My Daughter’s Mum by Natasha Badhwar is a must read for any woman, as a daughter as well as a mother – a book that speaks of many aspects of being a woman today.
Some books are meant to become a part of you. And once you are finished reading them, it feels extremely light because you have made a new friend for life. That’s the kind of resonance you feel with Natasha’s voice. A kind of internalization happens as she walks you through her experiences; a gradual bond is created which is bound to just stay with you making you come back again and again to her powerful writing!
The book starts with the beautiful lines clearly bringing out the honesty with which Natasha shares her personal story – “I am carrying within me various permissions for myself. Simple words meant to override the messages I had internalized while growing up.”

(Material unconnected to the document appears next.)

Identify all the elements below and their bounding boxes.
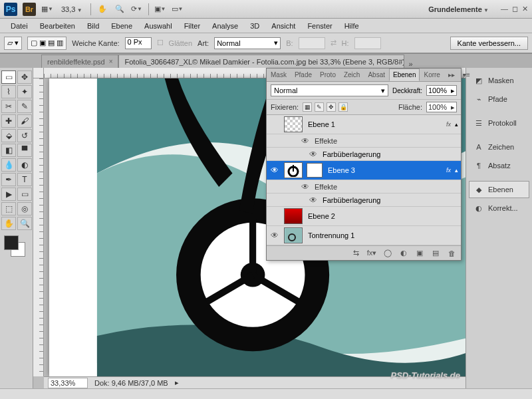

While the broader themes like sensitivity to religion, political and social incidents, key coverages in her career as a media person run in the background, the foreground plays around what happens in our daily lives. Though her personal account yet it’s very much your and my story – career, parenting, raising kids, responding and handling to ageing parents and in-laws, love and differences – the equation with the spouse or the emotional process of deciding to quit a career at its peak, Natasha puts it with a unique panache. And the result is a memoir/ essay compilation which is simple yet grand in so many aspects!
Titled as a collection of personal essays, the book has essentially a universal appeal to its spirit. The author’s debut book is very relatable and the writing is beautiful and impactful, honest and vulnerable to the core. Being a mother myself, I just couldn’t stop just falling in love with the chapters when Natasha touches various aspects of parenting!
“Raising children and being in love makes me vulnerable. I have learnt vulnerability is pure courage. It gives me will to stand up to oppression – to be honest and confront!”
It was as if someone gave a voice to my weaknesses and vulnerabilities and taught me how to gather courage out of it.
The book is a mirror to the truths of our life stated so simply. We, as parents struggle most of the times under the weight of our own expectations and biases which we have been carrying since we were children. But like a butterfly’s cocoon, those need to be shunned for a beautiful new reality to come in. “Parenting is about destruction first -the soundless collapse of your ego. Creation comes later. It is redefining an identity”.
And why would one like to undergo this process of destruction again? “Why do we have one more child? Why do we again go back and disturb the balance that we took so long to find?” Something all of us go through when we are confronted with the difficult question of deciding to go in for second child or not. To which the author very beautifully reasons – “Because balance is not static. We cannot find equipoise and hold it on forever. Seasons will change, disasters will strike. Spring will come again. Everything is moving, evolving, growing, decaying around us.”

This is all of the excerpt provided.